§ Problem statement
Nothing may be left out or changed. Print every entry.

§ Supplied information

════════════════

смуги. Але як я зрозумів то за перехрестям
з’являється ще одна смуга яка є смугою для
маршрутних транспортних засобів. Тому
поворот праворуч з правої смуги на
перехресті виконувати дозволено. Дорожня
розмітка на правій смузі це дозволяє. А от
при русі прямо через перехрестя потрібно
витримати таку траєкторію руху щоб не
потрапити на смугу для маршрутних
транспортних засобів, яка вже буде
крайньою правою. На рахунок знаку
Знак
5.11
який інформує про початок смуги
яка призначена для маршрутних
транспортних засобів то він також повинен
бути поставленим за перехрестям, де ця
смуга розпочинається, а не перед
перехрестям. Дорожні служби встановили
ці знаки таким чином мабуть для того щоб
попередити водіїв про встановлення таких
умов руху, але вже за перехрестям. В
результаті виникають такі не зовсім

════════════════

§ Response for this exercise
смуги. Але як я зрозумів то за перехрестям
з’являється ще одна смуга яка є смугою для
маршрутних транспортних засобів. Тому
поворот праворуч з правої смуги на
перехресті виконувати дозволено. Дорожня
розмітка на правій смузі це дозволяє. А от
при русі прямо через перехрестя потрібно
витримати таку траєкторію руху щоб не
потрапити на смугу для маршрутних
транспортних засобів, яка вже буде
крайньою правою. На рахунок знаку
Знак
5.11
який інформує про початок смуги
яка призначена для маршрутних
транспортних засобів то він також повинен
бути поставленим за перехрестям, де ця
смуга розпочинається, а не перед
перехрестям. Дорожні служби встановили
ці знаки таким чином мабуть для того щоб
попередити водіїв про встановлення таких
умов руху, але вже за перехрестям. В
результаті виникають такі не зовсім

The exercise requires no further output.